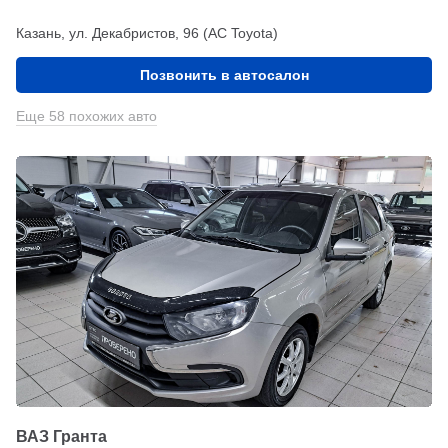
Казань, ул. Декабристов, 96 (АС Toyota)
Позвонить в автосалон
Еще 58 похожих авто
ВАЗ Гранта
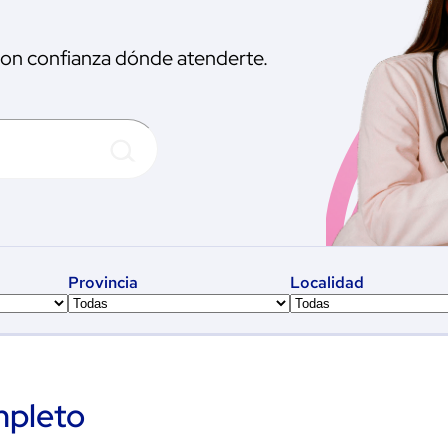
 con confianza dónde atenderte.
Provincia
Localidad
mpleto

===============

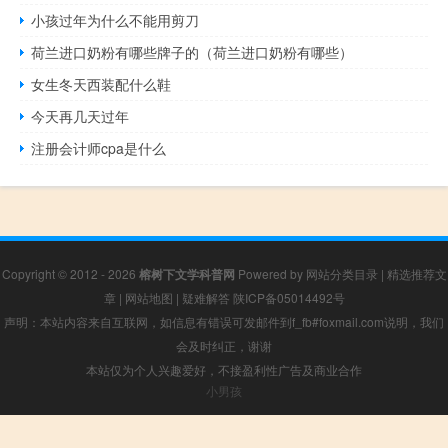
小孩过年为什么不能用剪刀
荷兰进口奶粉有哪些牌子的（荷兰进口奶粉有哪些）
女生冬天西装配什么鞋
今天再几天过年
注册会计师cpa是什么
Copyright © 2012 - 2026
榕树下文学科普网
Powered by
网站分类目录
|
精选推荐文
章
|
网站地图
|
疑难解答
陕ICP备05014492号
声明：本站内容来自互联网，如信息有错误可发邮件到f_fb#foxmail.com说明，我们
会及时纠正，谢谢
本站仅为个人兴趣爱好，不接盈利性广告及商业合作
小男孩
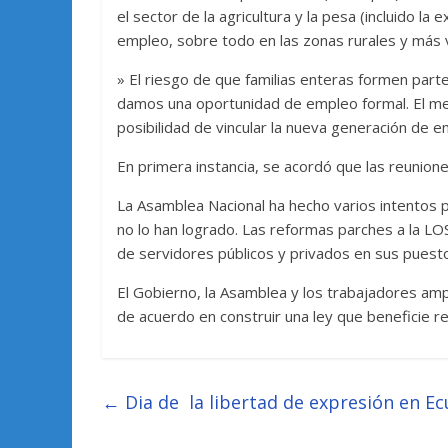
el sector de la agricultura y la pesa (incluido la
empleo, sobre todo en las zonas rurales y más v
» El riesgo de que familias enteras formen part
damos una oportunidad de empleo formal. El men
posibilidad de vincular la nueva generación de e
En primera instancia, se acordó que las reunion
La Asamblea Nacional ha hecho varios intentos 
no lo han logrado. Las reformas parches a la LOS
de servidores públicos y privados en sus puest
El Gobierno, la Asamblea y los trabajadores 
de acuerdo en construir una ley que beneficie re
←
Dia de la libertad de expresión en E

===============

**Task brief**:
Pull out all lines from the listing that contain the string "Asamblea".

**Output of the exercise**:
La Asamblea Nacional ha hecho varios intentos 
El Gobierno, la Asamblea y los trabajadores 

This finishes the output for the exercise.